# Mapleton/backyard Herping



## DanTheMan (Oct 4, 2008)

Well just over a week ago, went for a drive up to Mapleton, spent about 3 hours up there, saw bugger all, was a bit disappointed, as more herps have come to me at home than I saw in Mapleton, no snakes up there, but plenty round the house.
So heres some snaps I got, some aren't good but didnt have alot of time before they shot off, also some habitat pics.

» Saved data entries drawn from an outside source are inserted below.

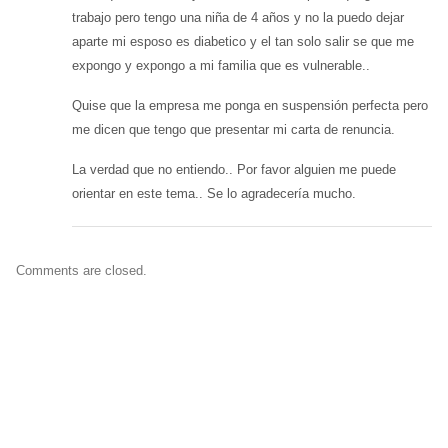
trabajo pero tengo una niña de 4 años y no la puedo dejar
aparte mi esposo es diabetico y el tan solo salir se que me
expongo y expongo a mi familia que es vulnerable..
Quise que la empresa me ponga en suspensión perfecta pero
me dicen que tengo que presentar mi carta de renuncia.
La verdad que no entiendo.. Por favor alguien me puede
orientar en este tema.. Se lo agradecería mucho.
Comments are closed.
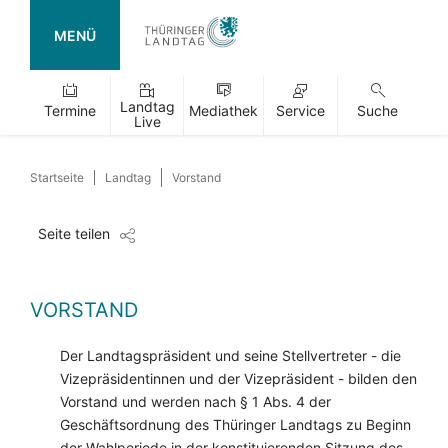
MENÜ
Landtag
Termine
Mediathek
Service
Suche
Live
Startseite
Landtag
Vorstand
Seite teilen
VORSTAND
Der Landtagspräsident und seine Stellvertreter - die
Vizepräsidentinnen und der Vizepräsident - bilden den
Vorstand und werden nach § 1 Abs. 4 der
Geschäftsordnung des Thüringer Landtags zu Beginn
der Wahlperiode in der konstituierenden Sitzung des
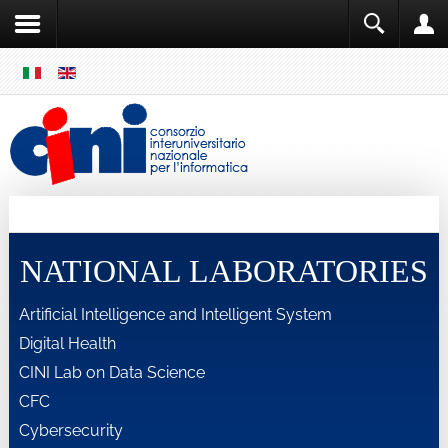
SKIP
MENU
Cini
Single Sign ON
NATIONAL LABORATORIES
Artificial Intelligence and Intelligent System
Digital Health
CINI Lab on Data Science
CFC
Cybersecurity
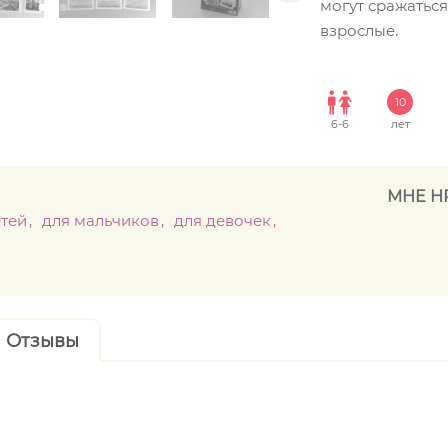
могут сражаться
взрослые.
10
6
-
6
лет
МНЕ Н
етей
для мальчиков
для девочек
Отзывы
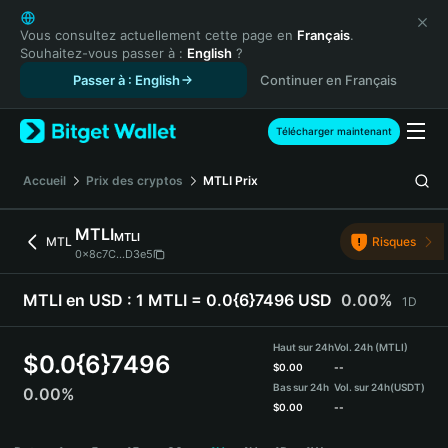
English
日本語
Vous consultez actuellement cette page en
Français
.
Souhaitez-vous passer à :
English
?
Tiếng Việt
Passer à : English
Continuer en Français
Русский
Español (Latinoamérica)
Türkçe
Télécharger maintenant
Italiano
Français
Accueil
Prix des cryptos
MTLI
Prix
Deutsch
简体中文
MTLI
MTLI
MTL
Risques
繁體中文
0x8c7C...D3e5
Português (Portugal)
Bahasa Indonesia
MTLI en USD :
1 MTLI = 0.0{6}7496 USD
0.00%
1D
ภาษาไทย
हिन्दी
Haut sur 24h
Vol. 24h (MTLI)
$
0.0{6}7496
বাংলা
$
0.00
--
Bas sur 24h
Vol. sur 24h
(USDT)
0.00%
Español
$
0.00
--
Português (Brasil)
MTLI Price Chart
Español (Argentina)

1st, pics from around home
As I was taking pics of one Keelback, another one shot past my foot.
































Green Tree Snake, seen a few around the house now (my 1st) Sorry didnt get many, quick little buggers.










Already had some pics of this Coastal up but may aswell put some up those that didnt see it. Wasn't a happy camper.




















Eastern Water Dragon's (Am yet to get some proper pics of an adult)










Now for the Mapleton herps

Arcane Striped Skink having of feed of Huntsman





This patch of creek had hundreds of Eastern Sedge Frogs















Young Lace Monitor, was sitting on the gravel road, tried to get some half decent pics of him but wasn't easy, every step forward I took, he'd climb a few more metres.















And for those that like some habitat shots, here you go (All in Mapleton)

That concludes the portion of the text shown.